1% of the time your KPIs will trend way out of line with your modeled expectations.

NEVER ignore those days. In a modeled world like the web any variation beyond a half a point of standard deviation (give or take your metrics) deserves a quick review. When you see a full point or two of standard deviation difference then you should close your door and say, “DIVE, DIVE, DIVE” because something bad is happening.

Your website is ON FIRE and it is your job to put it out.

One scary story to sink the point. One October my team found a full 3 point POSITIVE visitor number. We modeled at X and the number we got was 3 full percentage points higher WITHOUT a corresponding increase in the number of conversions. We had substantially more traffic acting like substantially LESS traffic.

We were under a “spam attack” from a competitor.

Spam attacks are when competitors hire proxies to bomb your website with “bad neighborhood” links. The result of such a “spam bomb” is a momentary increase in traffic and then a Google smackdown as your website is labeled “spammer”. We saw the source and reported the links. Now you can use a “disavow” command if you know what you are doing.

The point to my scary story is know your model.
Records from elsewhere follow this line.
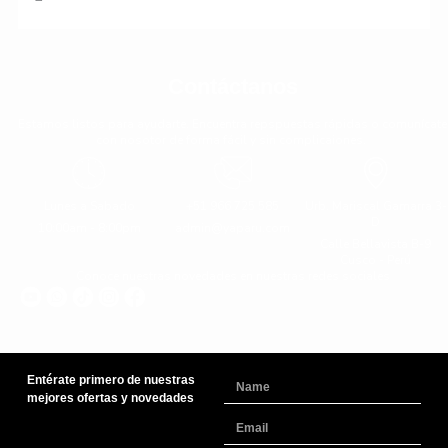
Contáctanos
Estamos listos para ayudarte. Encuentra repspuestas rápidas o comunícate
con nosotor de forma fácil y sin complicaiones.
Lunes a Sabado
+51 966 725 585
Urb. Mariscal Gamarra 3-
D
10:00am - 8:00pm
admin@yaparu.com
Calle Bellavista B-9
Cusco - Perú
Conoce nuestras novedades en nuestras redes sociales
Entérate primero de nuestras
Name
mejores ofertas y novedades
Email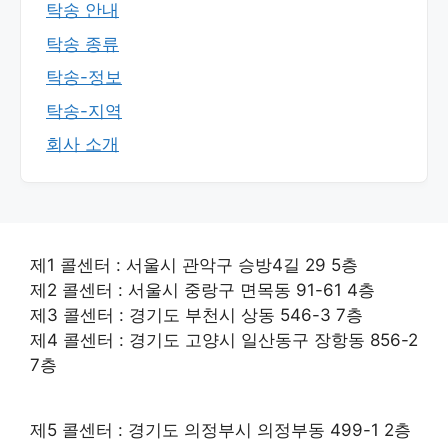
탁송 안내
탁송 종류
탁송-정보
탁송-지역
회사 소개
제1 콜센터 : 서울시 관악구 승방4길 29 5층
제2 콜센터 : 서울시 중랑구 면목동 91-61 4층
제3 콜센터 : 경기도 부천시 상동 546-3 7층
제4 콜센터 : 경기도 고양시 일산동구 장항동 856-2
7층
제5 콜센터 : 경기도 의정부시 의정부동 499-1 2층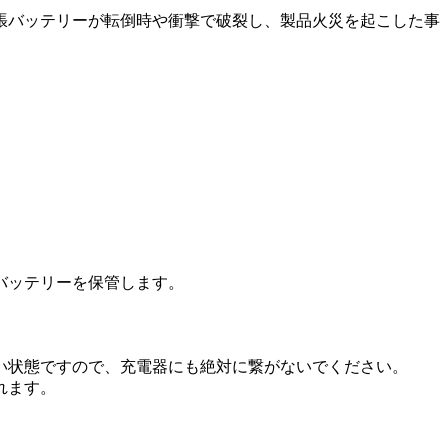
張バッテリーが転倒時や衝撃で破裂し、製品火災を起こした事
バッテリーを保管します。
い状態ですので、充電器にも絶対に繋がないでください。
れます。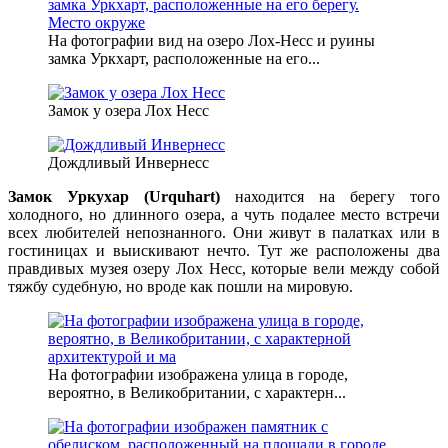
На фотографии вид на озеро Лох-Несс и руины
замка Уркхарт, расположенные на его...
Замок у озера Лох Несс
Дождливый Инвернесс
Замок Уркухар (Urquhart)
находится на берегу того
холодного, но длинного озера, а чуть подалее место встречи
всех любителей непознанного. Они живут в палатках или в
гостиницах и выискивают нечто. Тут же расположены два
правдивых музея озеру Лох Несс, которые вели между собой
тяжбу судебную, но вроде как пошли на мировую.
На фотографии изображена улица в городе,
вероятно, в Великобритании, с характерн...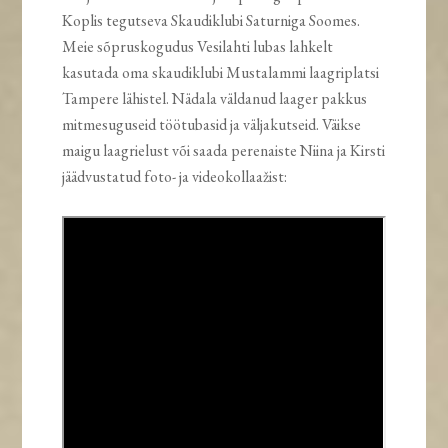
Koplis tegutseva Skaudiklubi Saturniga Soomes.
Meie sõpruskogudus Vesilahti lubas lahkelt
kasutada oma skaudiklubi Mustalammi laagriplatsi
Tampere lähistel. Nädala väldanud laager pakkus
mitmesuguseid töötubasid ja väljakutseid. Väikse
maigu laagrielust või saada perenaiste Niina ja Kirsti
jäädvustatud foto- ja videokollaažist: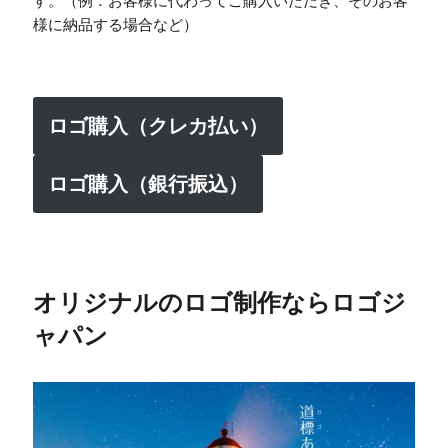
す。（例：お客様に代わってご購入いただき、そのお客
様に納品する場合など）
ロゴ購入（クレカ払い）
ロゴ購入（銀行振込）
オリジナルのロゴ制作ならロゴジ
ャパン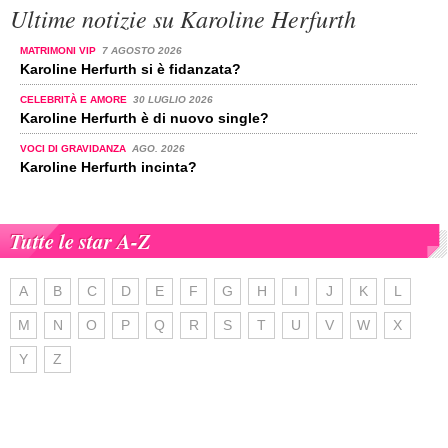
Ultime notizie su Karoline Herfurth
MATRIMONI VIP
7 AGOSTO 2026
Karoline Herfurth si è fidanzata?
CELEBRITÀ E AMORE
30 LUGLIO 2026
Karoline Herfurth è di nuovo single?
VOCI DI GRAVIDANZA
AGO. 2026
Karoline Herfurth incinta?
Tutte le star A-Z
A
B
C
D
E
F
G
H
I
J
K
L
M
N
O
P
Q
R
S
T
U
V
W
X
Y
Z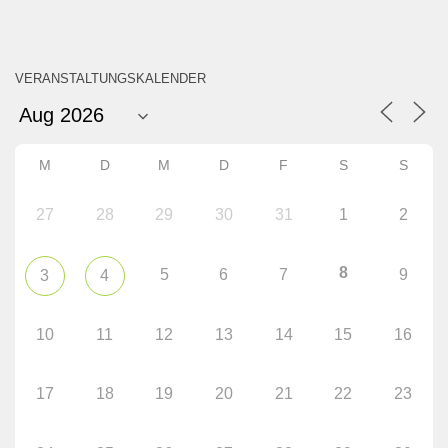
VERANSTALTUNGSKALENDER
M
D
M
D
F
S
S
27
28
29
30
31
1
2
8
5
6
7
9
3
4
10
11
12
13
14
15
16
17
18
19
20
21
22
23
Any movement beyond your modeled expectations should be investigated. Dramatic movements mean your website is on fire and you must put it out before it burns to the ground. Will your website be attacked as the one I managed was? Attacks are increasing and from strange sources, so watch your Daily, Weekly, Monthly, Quarterly and Yearly KPIs like a hawk on a wire looking for dinner and remember to “stay calm and carry on”.